Recently, collaborative practices have attracted the attention of companies and researchers, and several studies have been conducted in transportation to show the potential benefits of cooperation. However, research related to collaborative transportation is scarce. Cruijssen et al. [10] published a detailed overview of earlier studies. A survey was conducted by Cruijssen et al. [11] among the logistics service providers in Flanders to determine both the opportunities and limitations for horizontal cooperation. Cruijssen et al. [11] mentioned that finding an acceptable allocation mechanism for the attained benefits is a problem in cooperations. In an effort to fairly distribute costs arising from the coalition, in the literature, cooperative game theory methods have been used.

Krajewska et al. [5] considered collaboration among freight carriers, and the Shapley value was used for profit sharing. They showed that a substantial decrease in transportation costs can be obtained. Cruijssen et al. [12] employed a procedure called insinking in which a logistics service provider determines the shippers from a group of shippers with a high synergy capability. The synergy benefits are allocated to the shippers through cooperative game theory. Ballot and Fontane [13] showed that collaboration provides not only cost savings and productivity but also reduces the negative environmental impacts of transportation.

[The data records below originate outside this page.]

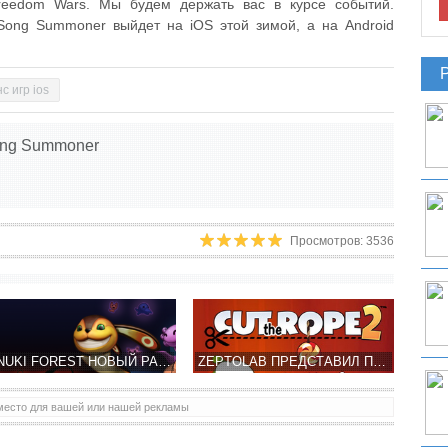
reedom Wars. Мы будем держать вас в курсе событий.
. Song Summoner выйдет на iOS этой зимой, а на Android
с игр ios
Song Summoner
Просмотров: 3536
TANUKI FOREST НОВЫЙ РАННЕР ПО СПАСЕНИЮ ЛЕСНЫХ ЖИВОТНЫХ
ZEPTOLAB ПРЕДСТАВИЛ ПЕРВЫЙ ТРЕЙЛЕР CUT THE ROPE 2
место для вашей или нашей рекламы
ZEPTOLAB ОБЪЯВИЛА CUT THE ROPE 2 К КОНЦУ 2013 ГОДА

Fair cost allocation is an important issue, and Audy et al. [4] presented a new fair cost allocation which is called the equal profit method. Another interesting application was done by Frisk et al. [6] who focused on collaborative planning in forest transportation, and savings were distributed among the participants by different methods including the Shapley value, nucleolus, and equal profit method.

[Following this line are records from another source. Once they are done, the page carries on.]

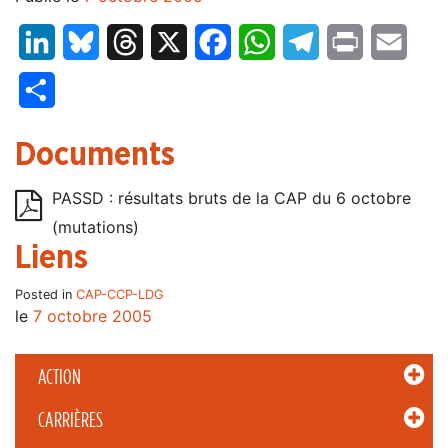
LinkedIn
Bluesky
Threads
X
Facebook
WhatsApp
Telegram
Print
Email
Partager
Documents
PASSD : résultats bruts de la CAP du 6 octobre
(mutations)
Liens
Posted in
CAP-CCP-LDG
le
7 octobre 2005
ACTION
CARRIÈRES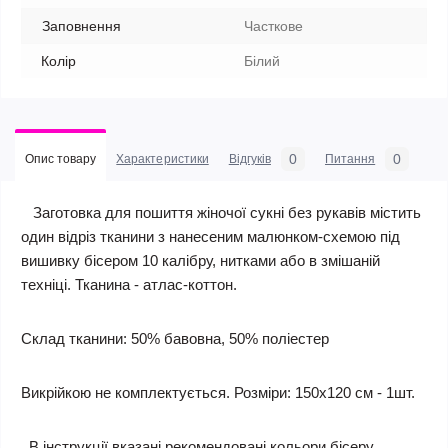
Заповнення
Часткове
Колір
Білий
0
0
Опис товару
Характеристики
Відгуків
Питання
Заготовка для пошиття жіночої сукні без рукавів містить
один відріз тканини з нанесеним малюнком-схемою під
вишивку бісером 10 калібру, нитками або в змішаній
техніці. Тканина - атлас-коттон.
Склад тканини: 50% бавовна, 50% поліестер
Викрійкою не комплектується. Розміри: 150х120 см - 1шт.
В інструкції вказані рекомендовані кольори бісеру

Yılmaz and Savasaneril [14] studied the coalition among shippers in uncertain demand condition. Lozano et al. [15] proposed a mathematical model to calculate the savings that companies may obtain when they combine their transportation requirements. They used cooperative game theory to allocate savings. Vanovermeire and Sörensen [16] integrated a cost allocation method in the operational planning problem. Vanovermeire and Sörensen [17] proposed a cost allocation method for horizontal logistics alliances. Mixed-integer linear programming models were formulated by Guajardo and Rönnqvist [18] to determine coalition frameworks and cost allocation. Kimms and Kozeletskyi [19] worked on a multiobjective transportation problem and presented an allocation approach to enable the joint objectives of players. Liu and Cheng [20] proposed a cost allocation method and focused on horizontal cooperation among freight carriers. Guajardo and Ronnqvist [21] provided an extended survey on different methods of cost allocation in collaborative transportation. For a detailed review of recent literature, see [22, 23].

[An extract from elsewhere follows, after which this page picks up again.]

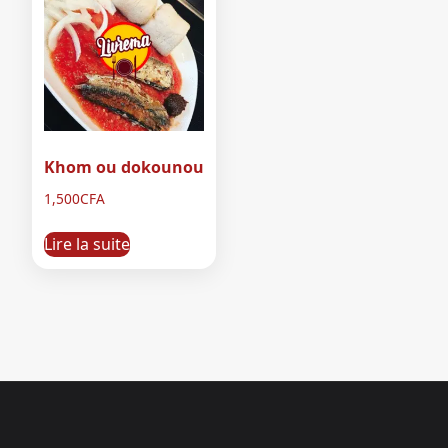
Khom ou dokounou
1,500
CFA
Lire la suite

Although several horizontal cooperation studies exist in the literature, the potential of horizontal cooperation in textile clusters has not yet been studied. The proposed type of collaboration has the potential to facilitate the development of a subcontractor selection pool which might assist the companies to work with suppliers that fulfill their demand requirements at the least cost. In this research, we address this gap by proposing a framework that enables companies to work with other companies’ subcontractors rather than their own. For this reason, we propose a subcontractor selection mechanism and a heuristic in order to calculate the coalitional costs of the companies in the coalition. We focus on horizontal cooperation in home textile sector. In Denizli, the presence of regional concentration obliges horizontal cooperation among companies. This study differs from the others with the following aspects: subcontractors are used jointly and their production capacity can be consumed by more than one company. A clustering solution procedure is proposed which takes into account the divisible capacities.

3. Methodology

The first step involves the data collection for the problem to be analyzed. The non-cooperative model is solved after data collection. In the non-cooperative case, each company works with its own subcontractors and the problem is SDHFVRP. In order to calculate each company’s individual transportation costs, SDHFVRPs are solved for each company. In the cooperative case, we assume that subcontractors can be used jointly, i.e., they can serve more than one company; therefore, the problem converts to an MDHFVRP where the companies pick their fabrics from the subcontractors back to their companies. The problem is NP-hard, and a procedure is proposed to solve the proposed coalition structure. As a final step, the coalitional costs (savings) are allocated using different methods from the literature including the Shapley value, nucleolus, and weighted relative savings method.

3.1. Individual Cost Calculation

Each company has several subcontractors and S_i denotes the subcontractor i, where i = 1, …, n, and n is total number of subcontractors. The companies are denoted by C_j, where j = A, B, C, D. After the completion of the process outsourced, the company goes to the subcontractor’s factory to pick the fabrics and carries back all the fabrics to its own factory. Therefore, companies pick up the fabrics from subcontractors and put them in their own factories (like depot). For each company considered, SDHFVRP is solved and the individual transportation costs are obtained.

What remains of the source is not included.